Most names become “good” after their names have been reified with their companies and/or products. The name being reified with success after the fact. Why is ‘google’ a good name? Trying to tease them apart historically is a fallacy. Although I know of no one doing this experiment, I’d love to actually get data on naming and how it affects success. Take the entire pool of startups at a particular stage and have experts chose the good names vs the bad names. Track those companies over their lifespan. I wonder if the ones they choose as good would show any greater success rate than the others. I’d wager that the predictive ability of experts in choosing names as a success factor would be barely better than random (some names are so truly, dreadfully, awful that they might impinge the success of a company).
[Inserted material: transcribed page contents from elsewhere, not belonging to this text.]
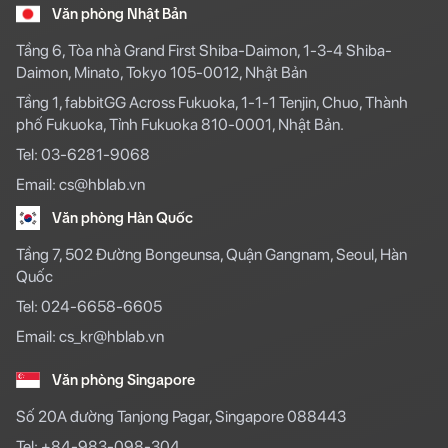
Văn phòng Nhật Bản
Tầng 6, Tòa nhà Grand First Shiba-Daimon, 1-3-4 Shiba-
Daimon, Minato, Tokyo 105-0012, Nhật Bản
Tầng 1, fabbitGG Across Fukuoka, 1-1-1 Tenjin, Chuo, Thành
phố Fukuoka, Tỉnh Fukuoka 810-0001, Nhật Bản.
Tel: 03-6281-9068
Email: cs@hblab.vn
Văn phòng Hàn Quốc
Tầng 7, 502 Đường Bongeunsa, Quận Gangnam, Seoul, Hàn
Quốc
Tel: 024-6658-6605
Email: cs_kr@hblab.vn
Văn phòng Singapore
Số 20A đường Tanjong Pagar, Singapore 088443
Tel: +84-983-098-304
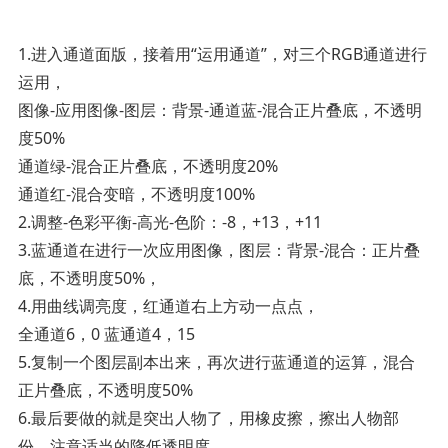
1.进入通道面版，接着用“运用通道”，对三个RGB通道进行
运用，
图像-应用图像-图层：背景-通道蓝-混合正片叠底，不透明
度50%
通道绿-混合正片叠底，不透明度20%
通道红-混合变暗，不透明度100%
2.调整-色彩平衡-高光-色阶：-8，+13，+11
3.蓝通道在进行一次应用图像，图层：背景-混合：正片叠
底，不透明度50%，
4.用曲线调亮度，红通道右上方动一点点，
全通道6，0 蓝通道4，15
5.复制一个图层副本出来，再次进行蓝通道的运算，混合
正片叠底，不透明度50%
6.最后要做的就是突出人物了，用橡皮擦，擦出人物部
份，注意适当的降低透明度。­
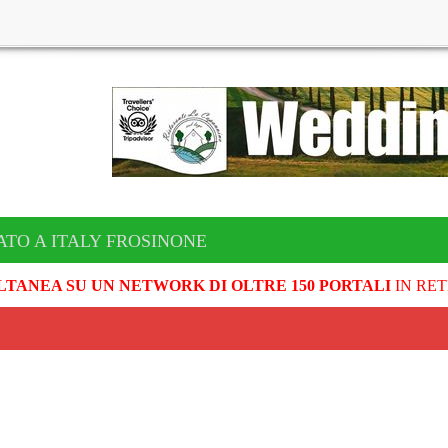
ATO A ITALY FROSINONE
LTANEA SU UN NETWORK DI OLTRE 150 PORTALI
IN RET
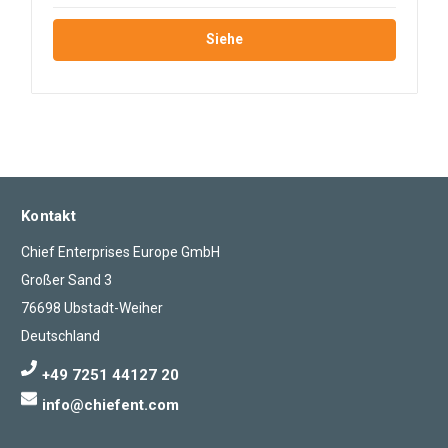
Siehe
Kontakt
Chief Enterprises Europe GmbH
Großer Sand 3
76698 Ubstadt-Weiher
Deutschland
+49 7251 44127 20
info@chiefent.com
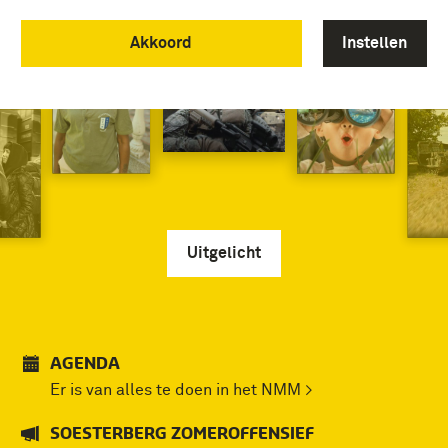
Akkoord
Instellen
Uitgelicht
AGENDA
Er is van alles te doen in het NMM >
SOESTERBERG ZOMEROFFENSIEF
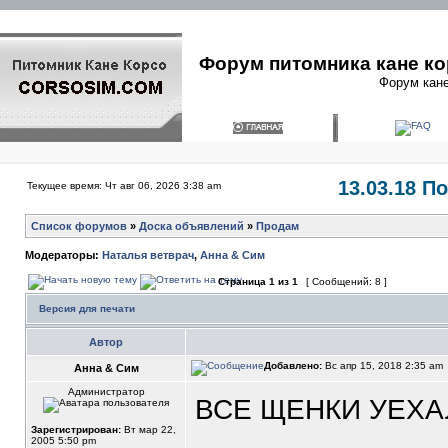
Форум питомника кане ко
Форум кане
13.03.18 П
Текущее время: Чт авг 06, 2026 3:38 am
Список форумов
»
Доска объявлений
»
Продам
Модераторы:
Наталья ветврач
,
Анна & Сим
Страница
1
из
1
[ Сообщений: 8 ]
Версия для печати
Автор
Добавлено:
Вс апр 15, 2018 2:35 am
Анна & Сим
Администратор
ВСЕ ЩЕНКИ УЕХА
Зарегистрирован:
Вт мар 22,
2005 5:50 pm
For this reason I wince whenever an expert explains why a name is good or bad. Usually it all boils down to trying to look with hindsight at how an infinite number of factors affected the success of particular companies and trying to tease out one general pattern. Honestly I don’t believe the startup/company experience can be synthesized with simple rules like this.

Nitin Borwankar

By the way, ArchiText was the name of the startup that then became Excite so maybe ArchiText was too boring. And also there may be copyright issues with that one.

Ken Norton

Um, I liked the name ArchiText. In 1993 when it was the original name for Excite. Another rule for naming – do some research.

Alan Wilensky

Jack Kornfield was Radioshack’s marketing guru in the hey day of the 60’s and 70’s when the chain was the go to place for everything hifi.

He published a book called, “If you want to catch a mouse, make a noise like a cheese”. He took great issue with companies like Toshiba naming their new (quite good) personal copier line names like, ‘BD7210’.

Most Web 20 names are too cute by far. They think cool, most however are copycats of other more successful trailblazers.

Tell me what the damn product is and what the company does, dammit. In the enterprise space, we went through a time where one could not intuit what the hell they were talking about in the early days of SOA and ESB – still a cloudy and uncertain branding pool anyway, even after the dust has cleared somewhat.



Your assessment is on the money. Too many entrepreneurs make significant branding mistakes which are quite costly. This point you didn’t address, poor branding results in SIGNIFICANTLY increased marketing costs across the board. This issue combines with the “made up word” that has no significance to the product/service, and hence the entrepreneurs are forced to “educate the market”. This is the kiss of death for startups.

Nice post.


Louis Choquel

Than you! now I have a thoughtfull reason to be happy about my product name: Podmailing, which enables to send any size file by email.

Actually I got challenged by Apple for this brand because of the “pod” in it. But I think “pod” is really metaphorical and gives a sense of modernity. And for an email service it makes sense because P.O.D. = proof of delivery.


This article doesn’t even make sense. The twitter example contradicts the main point.

Keith Erskine

I remember choosing Padpaw for our company name for similar reasons. Plus, I picked the name from the first letters on a phone key pad (A, D, G, J, M, P, T, W).


Um. Maybe you should stick to engineering. This post is so utterly simplistic and naive, it’s funny. Really not up to GigaOm’s usual standard.


Great tips! Coming up with a start-up name can be so tough–but you point in the right direction.